Глаза прямо-таки Анастасиины. В них утонешь!
— Как опознал меня, Святославич?
— Вылитый покойный Донской герой! Виделись единожды, — громогласил смоленский князь.
— Обихоженная лично мною карета ждет Анастасию Юрьевну, — набрался духу предложить Юрий.
Смоленский ударил рукоятью кнутовища по облепленному и льдом, и снегом возку:
— Перелезай, бабы, из рязанских пуховиков в московские!
Юрий смотрел во все глаза. Вышла… не она! Какая-то молодка, насурьмленная, набелённая в дешевых, но обильных мехах. Тут же по колена провалилась в снег.
— Живей, подружка! — приказал Юрий Святославич.
Затем выпрыгнули две услужницы, чтобы подхватить под руки княжну. Она отвергла помощь: выпорхнула, как из гнезда птица Гамаюн. Не чета первой, неизвестно кем ей приходящейся. Матерью? По обращению к ней отца — не матерью.
Князь бросился вперед. Подставил локоть, протянул руку.
Она вблизи обожгла памятным пылким взором. Совсем как на Круглом озере в полуразрушенной башне.
— Небось, Юрий Дмитрич, не упаду.
Пока вел под руку в теплую карету, не видел, не слышал, не ощущал ничего, никого вокруг, кроме нее.

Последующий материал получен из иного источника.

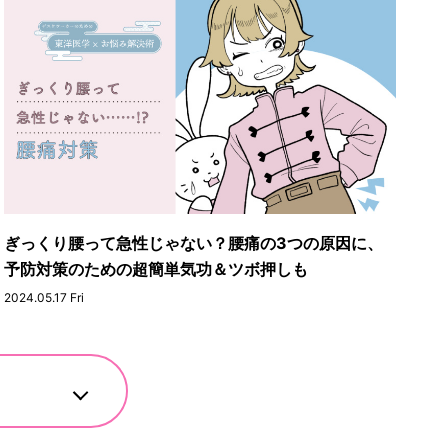
ぎっくり腰って急性じゃない？腰痛の3つの原因に、
予防対策のための超簡単気功＆ツボ押しも
2024.05.17 Fri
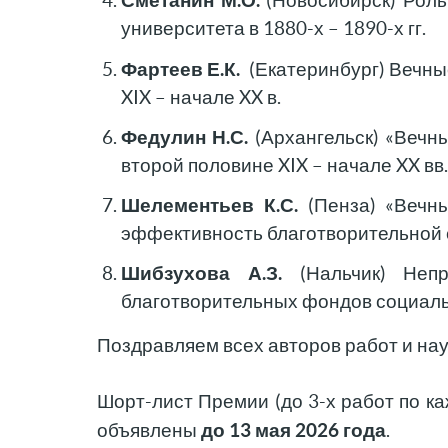
Сметанин М.О.
(Новосибирск) Роль
университета в 1880-х – 1890-х гг.
Фартеев Е.К.
(Екатеринбург) Вечные
XIX – начале XX в.
Федулин Н.С.
(Архангельск) «Вечн
второй половине XIX – начале XX вв
Шелементьев К.С.
(Пенза) «Вечны
эффективность благотворительной с
Шибзухова А.З.
(Нальчик) Непр
благотворительных фондов социальн
Поздравляем всех авторов работ и на
Шорт-лист Премии (до 3-х работ по к
до 13 мая 2026 года
объявлены
.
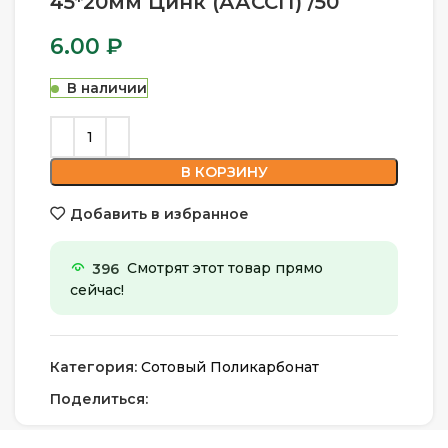
45*20мм Цинк (ААССП) /50
6.00
₽
В наличии
В КОРЗИНУ
Добавить в избранное
396
Смотрят этот товар прямо
сейчас!
Категория:
Сотовый Поликарбонат
Поделиться:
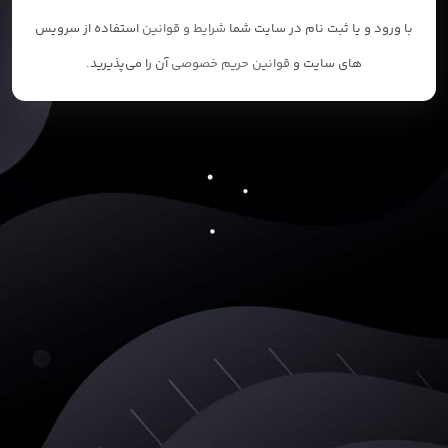
با ورود و یا ثبت نام در سایت شما
شرایط و قوانین
استفاده از سرویس
های سایت و
قوانین حریم خصوصی
آن را می‌پذیرید.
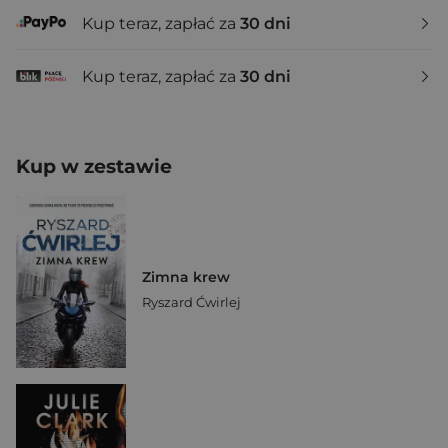
Kup teraz, zapłać za
30 dni
Kup teraz, zapłać za
30 dni
Kup w zestawie
Zimna krew
Ryszard Ćwirlej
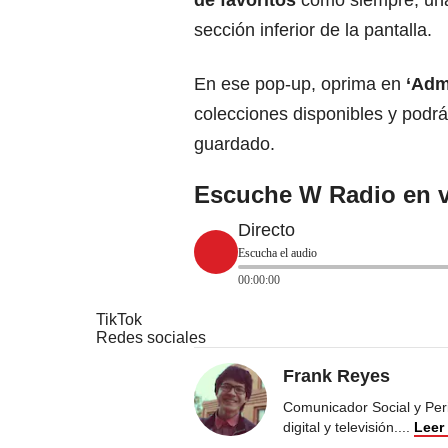
de favoritos
como siempre, una 
sección inferior de la pantalla.
En ese pop-up, oprima en
‘Adm
colecciones disponibles y podrá
guardado.
Escuche W Radio en v
Directo
Escucha el audio
00:00:00
TikTok
Redes sociales
Frank Reyes
Comunicador Social y Peri
digital y televisión.
...
Leer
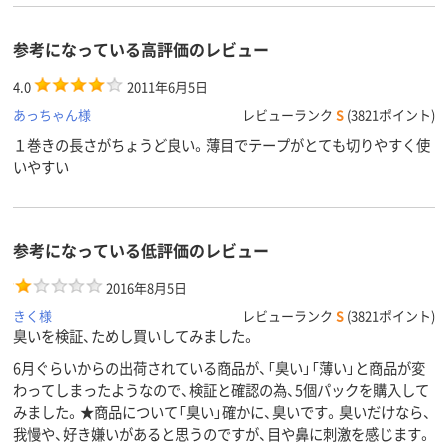
参考になっている高評価のレビュー
4.0
2011年6月5日
あっちゃん様
レビューランク
S
(3821ポイント)
１巻きの長さがちょうど良い。薄目でテープがとても切りやすく使
いやすい
参考になっている低評価のレビュー
2016年8月5日
きく様
レビューランク
S
(3821ポイント)
臭いを検証、ためし買いしてみました。
6月ぐらいからの出荷されている商品が、「臭い」「薄い」と商品が変
わってしまったようなので、検証と確認の為、5個パックを購入して
みました。★商品について「臭い」確かに、臭いです。臭いだけなら、
我慢や、好き嫌いがあると思うのですが、目や鼻に刺激を感じます。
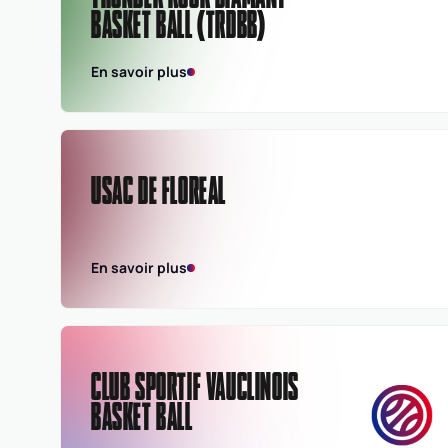
BASKET BALL (TRDBB)
En savoir plus
USAC DE FLOREAL
En savoir plus
CLUB SPORTIF VAUCLINOIS
BASKET BALL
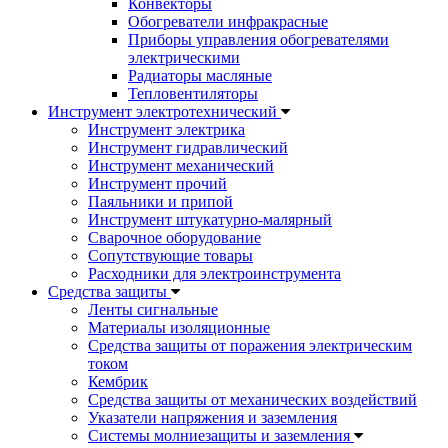
Конвекторы
Обогреватели инфракрасные
Приборы управления обогревателями
электрическими
Радиаторы масляные
Тепловентиляторы
Инструмент электротехнический
Инструмент электрика
Инструмент гидравлический
Инструмент механический
Инструмент прочий
Паяльники и припой
Инструмент штукатурно-малярный
Сварочное оборудование
Сопутствующие товары
Расходники для электроинструмента
Cредства защиты
Ленты сигнальные
Материалы изоляционные
Средства защиты от поражения электрическим
током
Кембрик
Средства защиты от механических воздействий
Указатели напряжения и заземления
Системы молниезащиты и заземления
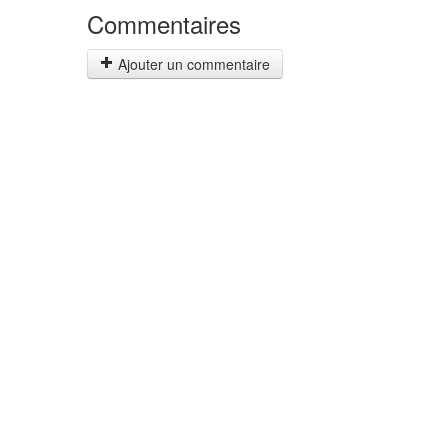
Commentaires
Ajouter un commentaire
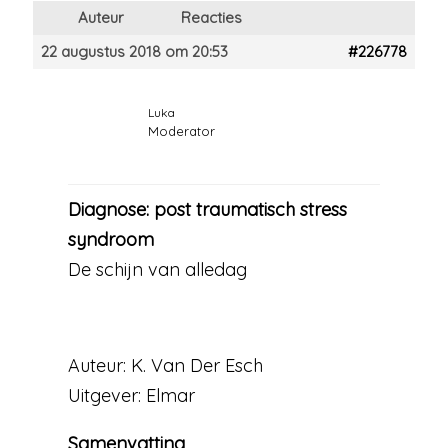
Auteur
Reacties
22 augustus 2018 om 20:53
#226778
Luka
Moderator
Diagnose: post traumatisch stress
syndroom
De schijn van alledag
Auteur: K. Van Der Esch
Uitgever: Elmar
Samenvatting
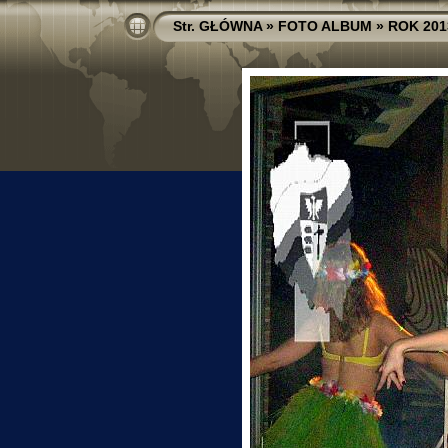
Str. GŁÓWNA
»
FOTO ALBUM
»
ROK 201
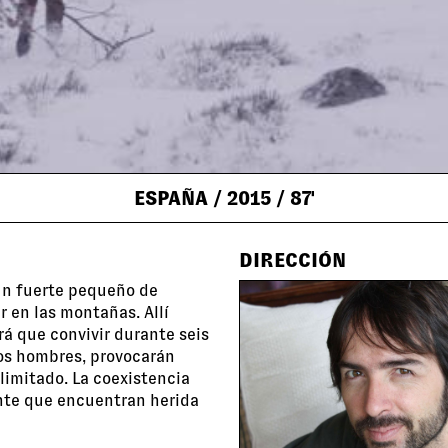
ESPAÑA
/ 2015
/ 87'
DIRECCIÓN
 un fuerte pequeño de
r en las montañas. Allí
rá que convivir durante seis
dos hombres, provocarán
limitado. La coexistencia
ante que encuentran herida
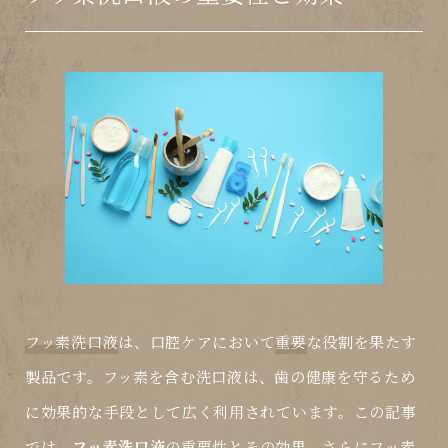
フッ素洗口液
は、口腔ケアにおいて
重要
な役割を果たす
製品です。
フッ素
を含む洗口液は、歯の健康を守るため
に効果的な手段として広く利用されています。この記事
では、
フッ素洗口液
の
重要性
とその効果、さらに
フッ素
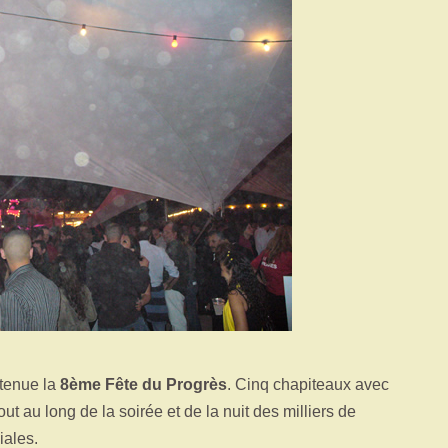
 tenue la
8ème Fête du Progrès
. Cinq chapiteaux avec
ut au long de la soirée et de la nuit des milliers de
iales.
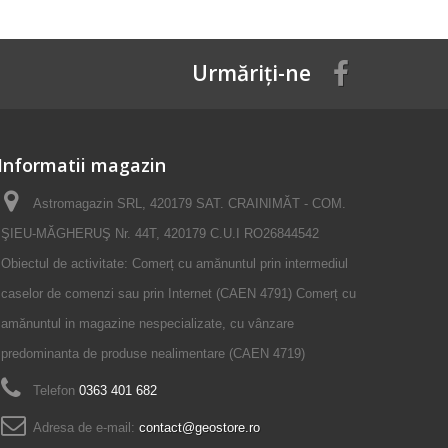
Urmăriți-ne
Informatii magazin
Astromagazin SRL, 420179 SAT. CRAINIMĂT - COM.
ŞIEU-MĂGHERUŞ Nr. 44T, 420179 C.U.I RO26844542
Obiectul de activitate: Comerț cu amănuntul prin intermediul
caselor de comenzi sau prin Internet (CAEN 4791) Comerț cu
amănuntul in magazine nespecializate, cu vânzare
predominanta de produse nealimentare (CAEN 4719)
Telefon
0363 401 682
Adresa de e-mail:
contact@geostore.ro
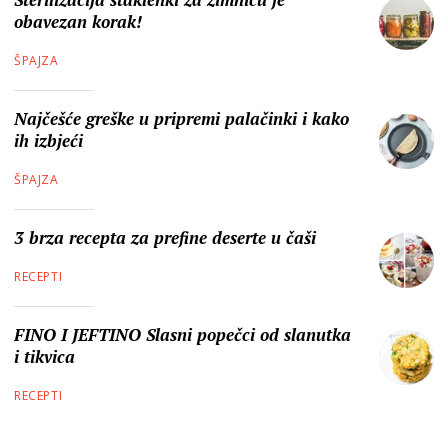
obavezan korak!
ŠPAJZA
Najčešće greške u pripremi palačinki i kako
ih izbjeći
ŠPAJZA
3 brza recepta za prefine deserte u čaši
RECEPTI
FINO I JEFTINO Slasni popečci od slanutka
i tikvica
RECEPTI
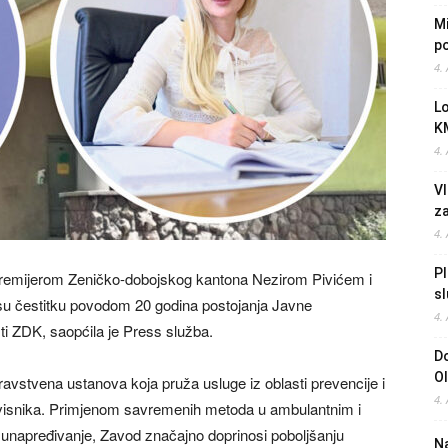
Mi
po
4.
L
K
4.
Vl
z
4.
Pl
premijerom Zeničko-dobojskog kantona Nezirom Pivićem i
sl
li su čestitku povodom 20 godina postojanja Javne
4.
i ZDK, saopćila je Press služba.
Do
O
ravstvena ustanova koja pruža usluge iz oblasti prevencije i
4.
je ovisnika. Primjenom savremenih metoda u ambulantnim i
 unapređivanje, Zavod značajno doprinosi poboljšanju
Na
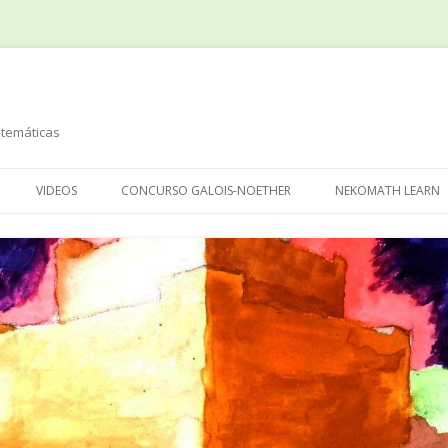
temáticas
Saltar
al
VIDEOS
CONCURSO GALOIS-NOETHER
NEKOMATH LEARN
contenido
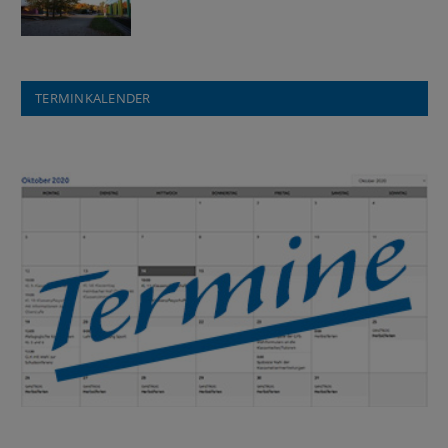
TERMINKALENDER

На руках бы нес, да стеснение взяло верх: покамест чужая. Еще чужая!
— Спасибо за присылку, князь, — тихо вымолвила она, напоминая о тайном посещении Рязани Борисом Галицким.
— Ждал, как счастья ждут. Верил, сбудется, — бормотал он, задыхаясь.
И услышал:
— Я тебя десять лет ждала!
Вот уж она и в тепле. Легкое пожатье руки в тонкой варежке постарался чувствовать как можно дольше. Боже мой, десять лет! Именно столько времени прошло с того дня, когда он впервые увидел ее на псковской пристани. Тогда ему было шестнадцать, теперь — двадцать шесть. И всегда она, единственная, существовала рядом. Бесплотная, но живая. Как, однако, возмужала! Или все та же? Еще не довелось рассмотреть. Отец ее что-то говорил, бурно, громко, но Юрий не понимал. Отвечал для приличности: да, да.
— Что «да», брат? — взъерепенился Святославич. — Болеешь, да? Я спросил: болеешь?
— Нет, — торопился поправиться князь. — Здоров!
Потом был пир в кремнике, в хоромах наместника. Гость посадил рядом свою подружку, поил и кормил ее на смущение всем. Княжна Анастасия не показалась.
Хмельной Святославич наклонился к Юрию, сидящему через одного местного боярина:
— Не суди меня, брат. Я такой! А в делах — отчаянный!
На двор вышли вместе, обоим челядинец показал, куда.
Будущий тесть потормошил плечо будущего зятя:
— Девка Васка мне открыла твои шашни с Настаськой. Бог вам в помощь. Только чур без этих… Дочка у меня единственная!
— Клянусь, прибудем на Москву, зашлю сватов, — застыдился Юрий грубой прямоты.
— Твой брат не пожалеет, помогая мне, — сменил речь Святославич. — Витовт — наш общий враг, хотя и тесть Василию, а мне шурин [60] Великий князь Литовский Витовт Кейстутьевич выдал дочь Софью за Василия Дмитрича Московского, а сам был женат первым браком на Анне Святославне, сестре Юрия Смоленского.
.
Вспомнились великокняжеские слова: «Чтоб целиком был наш, до малой косточки».
Смоленский справил нужду первым. Когда Юрий вышел, переход был пуст. Вдруг сзади — шелест. Обернулся: услужница, что выскочила из возка помочь княжне.
— Ш-ш, господин! Я Васса. (Галицкий о ней в былое время все уши прожужжал.) Ступай за мной в отдалении. Взойди, куда отворю дверь…
Шли долго. Нет, не женская тут половина. Запустение. Проводница скрылась в боковушке. Темень. Чиркнуло кресало, засветила свечка. У столика стояла, — руки на переднике, — княжна. О, неземная красота! Та же, что на корабле во Пскове, что на ступенях башни, окруженной озером. У Юрия перехватило дух.
Анастасия, приближаясь к нему, повторила:
— Я тебя десять лет ждала!
Ощутил неведомый аромат, понудивший сердце бешено колотиться, и — руки на своих плечах. Потом — прикосновение к устам, впервые чувствуемой сладости…
Остановилось время. Промелькнуло действие, что было выше памяти. Осталось от всего одно блаженство, ибо душа почувствовала рай.